[Stored data]
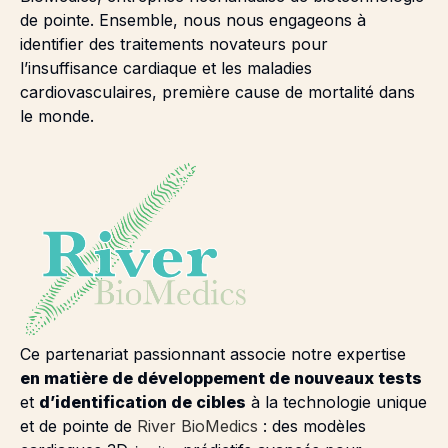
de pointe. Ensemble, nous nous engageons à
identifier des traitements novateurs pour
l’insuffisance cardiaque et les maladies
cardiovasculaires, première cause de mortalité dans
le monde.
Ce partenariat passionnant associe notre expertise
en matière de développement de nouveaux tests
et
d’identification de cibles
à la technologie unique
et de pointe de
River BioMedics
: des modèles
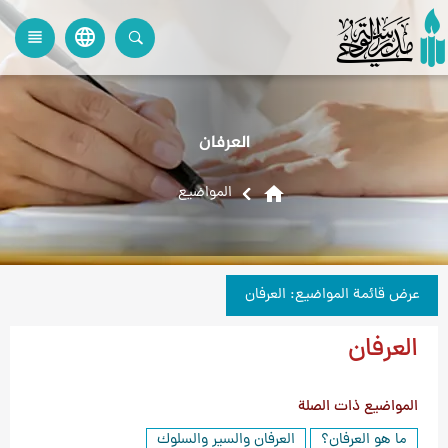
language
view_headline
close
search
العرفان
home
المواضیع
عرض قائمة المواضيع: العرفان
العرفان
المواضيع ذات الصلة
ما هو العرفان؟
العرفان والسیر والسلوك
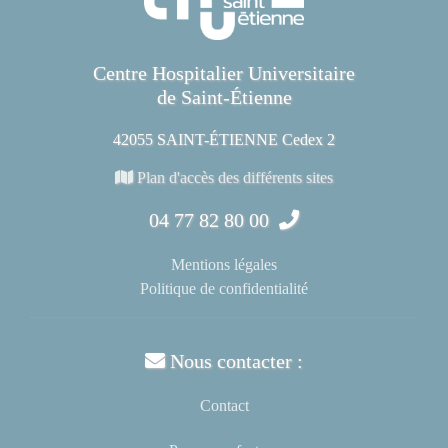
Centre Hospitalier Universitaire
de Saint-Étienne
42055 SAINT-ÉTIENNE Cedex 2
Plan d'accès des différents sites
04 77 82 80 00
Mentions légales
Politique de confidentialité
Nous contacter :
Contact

What is expected. Reproduce the span beginning at the line with "view_headline" and ending at the last line of the entries above, inclusive, exactly as it stands. Exclude the pictures.

Solution.
view_headline
close
search
العرفان
home
المواضیع
عرض قائمة المواضيع: العرفان
العرفان
المواضيع ذات الصلة
ما هو العرفان؟
العرفان والسیر والسلوك
Centre Hospitalier Universitaire
de Saint-Étienne
42055 SAINT-ÉTIENNE Cedex 2
Plan d'accès des différents sites
04 77 82 80 00
Mentions légales
Politique de confidentialité
Nous contacter :
Contact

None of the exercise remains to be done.